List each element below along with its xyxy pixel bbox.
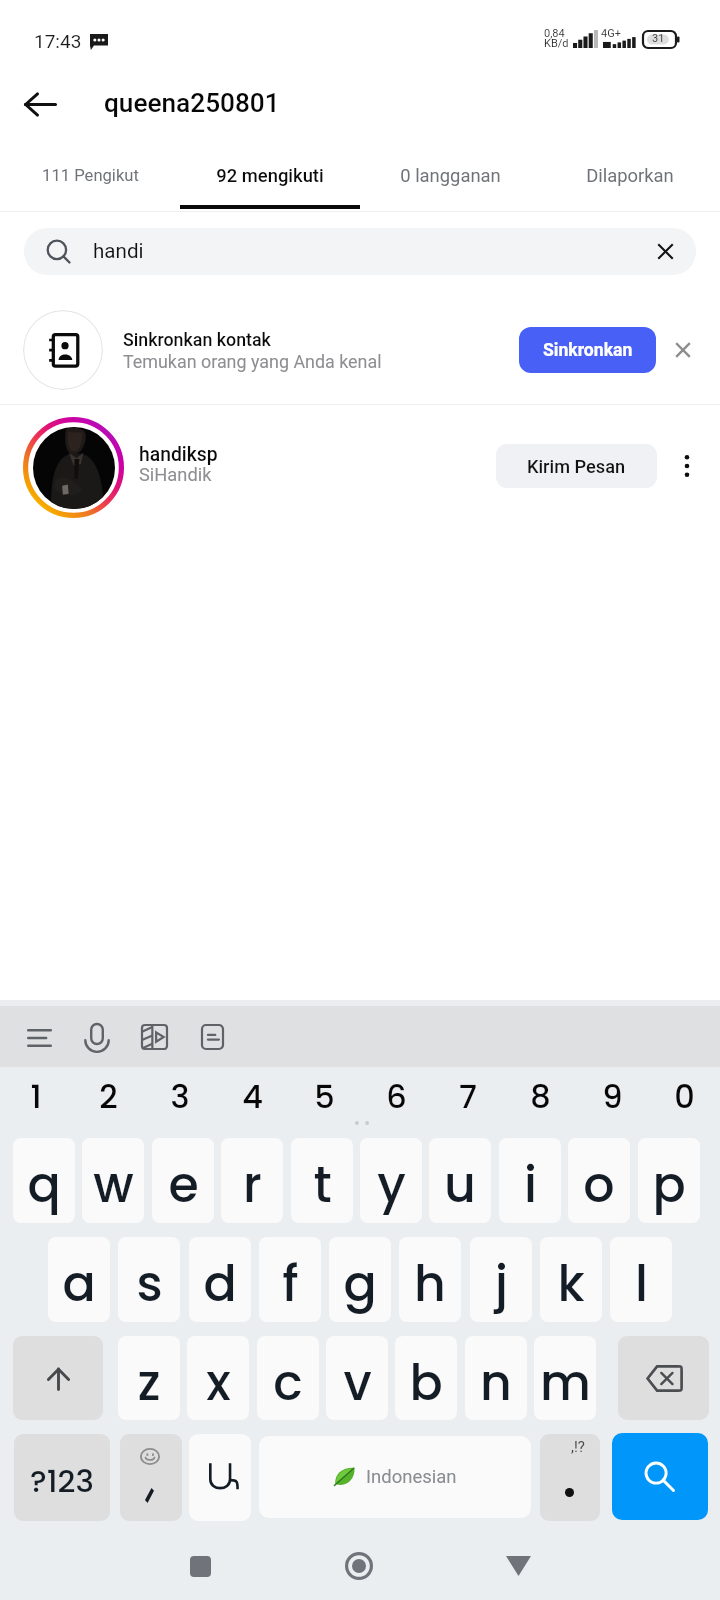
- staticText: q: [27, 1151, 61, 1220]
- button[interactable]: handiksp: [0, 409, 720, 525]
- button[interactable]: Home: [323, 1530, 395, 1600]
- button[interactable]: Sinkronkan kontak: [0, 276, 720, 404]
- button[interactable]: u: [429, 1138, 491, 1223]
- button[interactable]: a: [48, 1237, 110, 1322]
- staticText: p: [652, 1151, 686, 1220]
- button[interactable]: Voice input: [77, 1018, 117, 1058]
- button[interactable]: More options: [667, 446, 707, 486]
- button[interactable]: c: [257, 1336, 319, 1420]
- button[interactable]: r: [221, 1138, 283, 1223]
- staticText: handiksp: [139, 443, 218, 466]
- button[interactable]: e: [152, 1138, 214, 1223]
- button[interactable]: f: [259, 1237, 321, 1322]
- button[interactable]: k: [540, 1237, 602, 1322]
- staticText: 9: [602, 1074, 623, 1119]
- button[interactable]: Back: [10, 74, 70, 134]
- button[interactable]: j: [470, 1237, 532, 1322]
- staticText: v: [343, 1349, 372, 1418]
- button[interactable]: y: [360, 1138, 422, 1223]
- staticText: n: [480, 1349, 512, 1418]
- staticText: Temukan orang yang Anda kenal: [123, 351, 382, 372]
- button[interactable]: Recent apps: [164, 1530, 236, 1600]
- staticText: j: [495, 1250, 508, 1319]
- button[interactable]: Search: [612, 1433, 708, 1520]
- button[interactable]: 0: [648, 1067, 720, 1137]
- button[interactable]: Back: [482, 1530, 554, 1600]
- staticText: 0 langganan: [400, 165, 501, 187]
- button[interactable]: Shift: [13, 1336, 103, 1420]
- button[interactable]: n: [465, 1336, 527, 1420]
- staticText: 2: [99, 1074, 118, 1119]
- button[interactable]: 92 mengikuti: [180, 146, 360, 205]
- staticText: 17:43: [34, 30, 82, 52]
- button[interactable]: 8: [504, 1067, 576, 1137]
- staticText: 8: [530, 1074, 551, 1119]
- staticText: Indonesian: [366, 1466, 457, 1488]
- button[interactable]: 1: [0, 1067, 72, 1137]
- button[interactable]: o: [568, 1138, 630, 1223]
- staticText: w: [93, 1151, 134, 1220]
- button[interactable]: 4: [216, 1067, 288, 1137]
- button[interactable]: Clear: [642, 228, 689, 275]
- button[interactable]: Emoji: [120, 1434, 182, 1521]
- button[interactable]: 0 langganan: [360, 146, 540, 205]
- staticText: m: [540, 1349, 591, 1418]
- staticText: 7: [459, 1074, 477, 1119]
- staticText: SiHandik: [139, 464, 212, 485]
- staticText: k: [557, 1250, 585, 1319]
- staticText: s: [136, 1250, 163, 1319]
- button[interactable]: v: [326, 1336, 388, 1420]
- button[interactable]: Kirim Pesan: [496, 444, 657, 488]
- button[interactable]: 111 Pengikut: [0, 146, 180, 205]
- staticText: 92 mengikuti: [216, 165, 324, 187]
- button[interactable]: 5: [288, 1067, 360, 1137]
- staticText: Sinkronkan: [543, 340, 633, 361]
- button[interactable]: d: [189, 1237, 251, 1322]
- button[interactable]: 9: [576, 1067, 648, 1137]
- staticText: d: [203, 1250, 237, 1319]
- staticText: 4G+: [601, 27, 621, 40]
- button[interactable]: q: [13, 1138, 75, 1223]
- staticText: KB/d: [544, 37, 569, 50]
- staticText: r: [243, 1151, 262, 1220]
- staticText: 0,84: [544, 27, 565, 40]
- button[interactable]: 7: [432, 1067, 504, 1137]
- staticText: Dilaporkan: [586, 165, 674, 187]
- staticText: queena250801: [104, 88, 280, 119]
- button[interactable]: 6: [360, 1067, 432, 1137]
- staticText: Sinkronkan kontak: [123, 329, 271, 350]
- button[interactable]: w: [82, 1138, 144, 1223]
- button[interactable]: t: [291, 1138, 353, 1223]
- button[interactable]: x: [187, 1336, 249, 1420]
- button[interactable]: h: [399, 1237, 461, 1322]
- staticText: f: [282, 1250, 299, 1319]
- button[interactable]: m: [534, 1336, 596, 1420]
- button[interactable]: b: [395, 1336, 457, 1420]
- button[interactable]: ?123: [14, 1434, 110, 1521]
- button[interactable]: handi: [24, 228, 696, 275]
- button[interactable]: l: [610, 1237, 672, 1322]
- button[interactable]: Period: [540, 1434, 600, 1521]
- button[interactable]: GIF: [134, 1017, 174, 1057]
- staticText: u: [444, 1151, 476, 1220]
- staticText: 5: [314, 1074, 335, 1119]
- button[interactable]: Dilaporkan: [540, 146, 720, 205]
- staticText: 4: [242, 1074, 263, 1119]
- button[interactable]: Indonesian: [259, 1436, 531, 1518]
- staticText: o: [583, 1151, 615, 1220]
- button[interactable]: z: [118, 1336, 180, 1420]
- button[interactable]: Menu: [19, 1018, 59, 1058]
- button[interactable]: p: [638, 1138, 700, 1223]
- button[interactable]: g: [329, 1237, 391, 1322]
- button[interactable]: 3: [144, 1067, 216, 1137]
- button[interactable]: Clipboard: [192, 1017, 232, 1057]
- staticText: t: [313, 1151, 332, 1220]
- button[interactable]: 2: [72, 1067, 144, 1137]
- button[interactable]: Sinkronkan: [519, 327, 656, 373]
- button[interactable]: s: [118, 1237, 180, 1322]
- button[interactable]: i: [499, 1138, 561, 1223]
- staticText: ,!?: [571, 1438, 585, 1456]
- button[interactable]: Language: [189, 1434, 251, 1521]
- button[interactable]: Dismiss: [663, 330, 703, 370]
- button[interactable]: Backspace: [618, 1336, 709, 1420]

* * *

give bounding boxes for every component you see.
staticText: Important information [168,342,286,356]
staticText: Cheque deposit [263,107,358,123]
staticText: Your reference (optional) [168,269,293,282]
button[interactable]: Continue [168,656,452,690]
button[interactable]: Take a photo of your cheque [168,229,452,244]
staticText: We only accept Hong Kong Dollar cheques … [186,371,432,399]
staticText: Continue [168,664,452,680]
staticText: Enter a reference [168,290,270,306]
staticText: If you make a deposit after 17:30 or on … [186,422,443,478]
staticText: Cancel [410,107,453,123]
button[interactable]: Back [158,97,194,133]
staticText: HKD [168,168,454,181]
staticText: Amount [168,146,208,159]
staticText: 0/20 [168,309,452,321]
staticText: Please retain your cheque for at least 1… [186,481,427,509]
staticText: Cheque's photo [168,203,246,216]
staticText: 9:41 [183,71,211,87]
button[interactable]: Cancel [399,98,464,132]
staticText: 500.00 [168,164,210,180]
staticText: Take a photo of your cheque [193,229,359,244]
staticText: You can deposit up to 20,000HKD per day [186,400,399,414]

▶ Task brief
Where the string "Dilaporkan" shows up in the listing above, copy the line that holds it.

▶ Result of this exercise
- staticText: Dilaporkan: [586, 165, 674, 187]
- button[interactable]: Dilaporkan: [540, 146, 720, 205]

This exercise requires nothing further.